January 2013
·
62 Reads
·
7 Citations
Computer Speech & Language
Since Sag et al. (2002) highlighted a key problem that had been underappreciated in the past in natural language processing (NLP), namely idiosyncratic multiword expressions (MWEs) such as idioms, quasi-idioms, clichés, quasi-clichés, institutionalized phrases, proverbs and old sayings, and how to deal with them, many attempts have been made to extract these expressions from corpora and construct a lexicon of them. However, no extensive, reliable solution has yet been realized. This paper presents an overview of a comprehensive lexicon of Japanese multiword expressions (Japanese MWE Lexicon: JMWEL), which has been compiled in order to realize linguistically precise and wide-coverage natural Japanese processing systems.

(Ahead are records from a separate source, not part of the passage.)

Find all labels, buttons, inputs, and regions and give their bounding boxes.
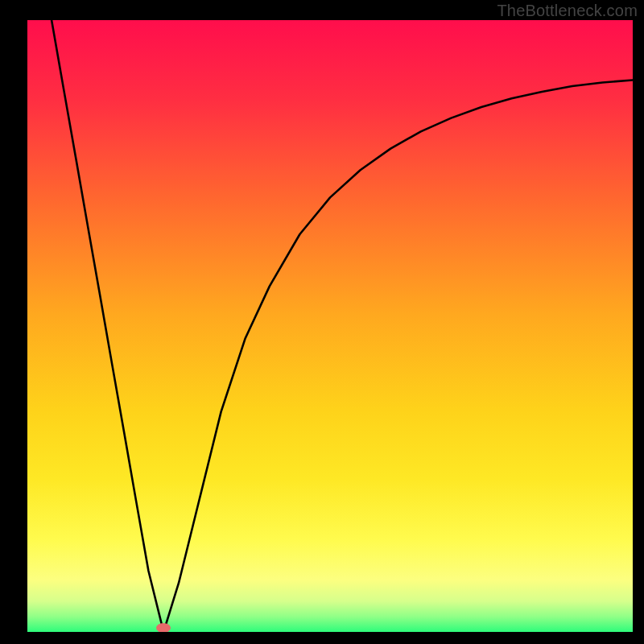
watermark-label: TheBottleneck.com [497, 2, 638, 20]
optimum-marker [156, 623, 171, 632]
plot-area [27, 20, 633, 632]
background-gradient [27, 20, 633, 632]
chart-container: TheBottleneck.com [0, 0, 644, 644]
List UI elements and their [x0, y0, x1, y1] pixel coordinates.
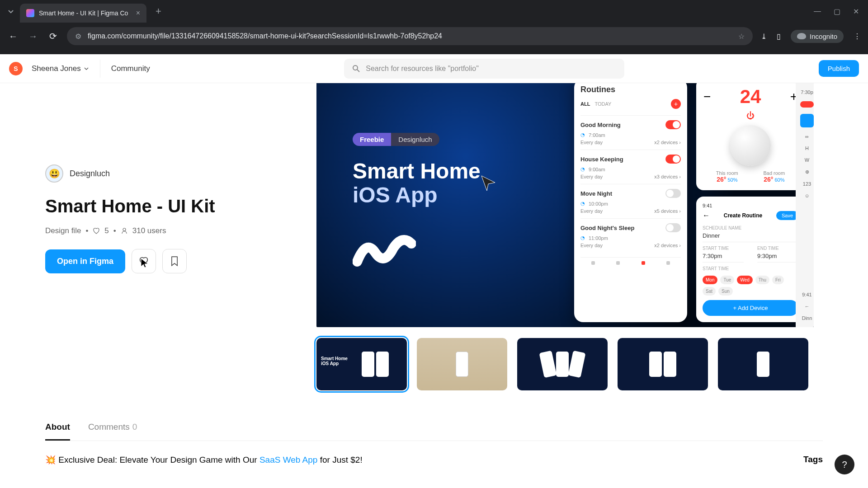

The JMWEL is characterized by significant notational, syntactic, and semantic diversity as well as a detailed description of the syntactic functions, structures, and flexibilities of MWEs. The lexicon contains about 111,000 header entries written in kana (phonetic characters) and their almost 820,000 variants written in kana and kanji (ideographic characters). The paper demonstrates the JMWEL's validity, supported mainly by comparing the lexicon with a large-scale Japanese N-gram frequency dataset, namely the LDC2009T08 generated by Google Inc. (Kudo and Kazawa, 2009). The present work is an attempt to provide a tentative answer for Japanese, from outside statistical empiricism, to the question posed by Church (2011): “How many multiword expressions do people know?”